* [Your goal] Exclude the pictures and retype the entries as written.

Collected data
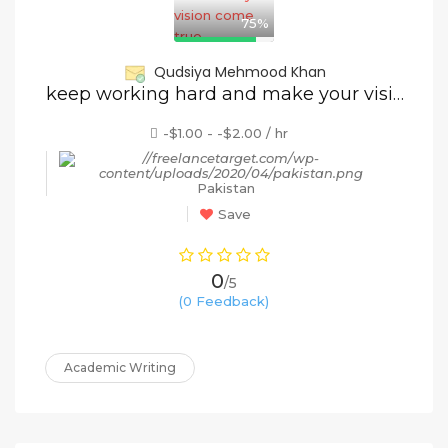
75%
Qudsiya Mehmood Khan
keep working hard and make your vision come true
-$1.00 - -$2.00 / hr
Pakistan
Save
0
/5
(0 Feedback)
Academic Writing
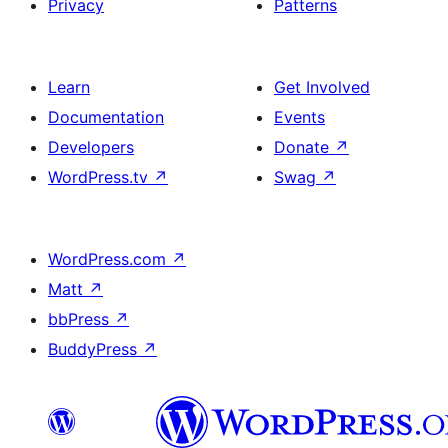
Privacy
Patterns
Learn
Get Involved
Documentation
Events
Developers
Donate
↗
WordPress.tv
↗
Swag
↗
WordPress.com
↗
Matt
↗
bbPress
↗
BuddyPress
↗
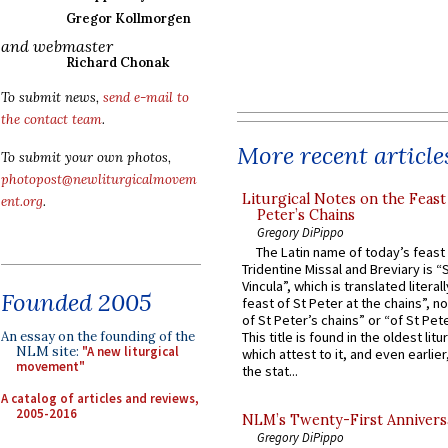
Gregor Kollmorgen
and webmaster
Richard Chonak
To submit news,
send e-mail to
the contact team
.
More recent article
To submit your own photos,
photopost@newliturgicalmovem
Liturgical Notes on the Feast 
ent.org
.
Peter’s Chains
Gregory DiPippo
The Latin name of today’s feast 
Tridentine Missal and Breviary is “
Vincula”, which is translated literal
Founded 2005
feast of St Peter at the chains”, n
of St Peter’s chains” or “of St Pete
An essay on the founding of the
This title is found in the oldest lit
NLM site:
"A new liturgical
which attest to it, and even earlier, 
movement"
the stat...
A catalog of articles and reviews,
2005-2016
NLM’s Twenty-First Annivers
Gregory DiPippo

* [Solved problem]
75%
Qudsiya Mehmood Khan
keep working hard and make your vision come true
-$1.00 - -$2.00 / hr
Pakistan
Save
0
/5
(0 Feedback)
Academic Writing
Privacy
Patterns
Learn
Get Involved
Documentation
Events
Developers
Donate
↗
WordPress.tv
↗
Swag
↗
WordPress.com
↗
Matt
↗
bbPress
↗
BuddyPress
↗
Gregor Kollmorgen
and webmaster
Richard Chonak
To submit news,
send e-mail to
the contact team
.
More recent article
To submit your own photos,
photopost@newliturgicalmovem
Liturgical Notes on the Feast 
ent.org
.
Peter’s Chains
Gregory DiPippo
The Latin name of today’s feast 
Tridentine Missal and Breviary is “
Vincula”, which is translated literal
Founded 2005
feast of St Peter at the chains”, n
of St Peter’s chains” or “of St Pete
An essay on the founding of the
This title is found in the oldest lit
NLM site:
"A new liturgical
which attest to it, and even earlier, 
movement"
the stat...
A catalog of articles and reviews,
2005-2016
NLM’s Twenty-First Annivers
Gregory DiPippo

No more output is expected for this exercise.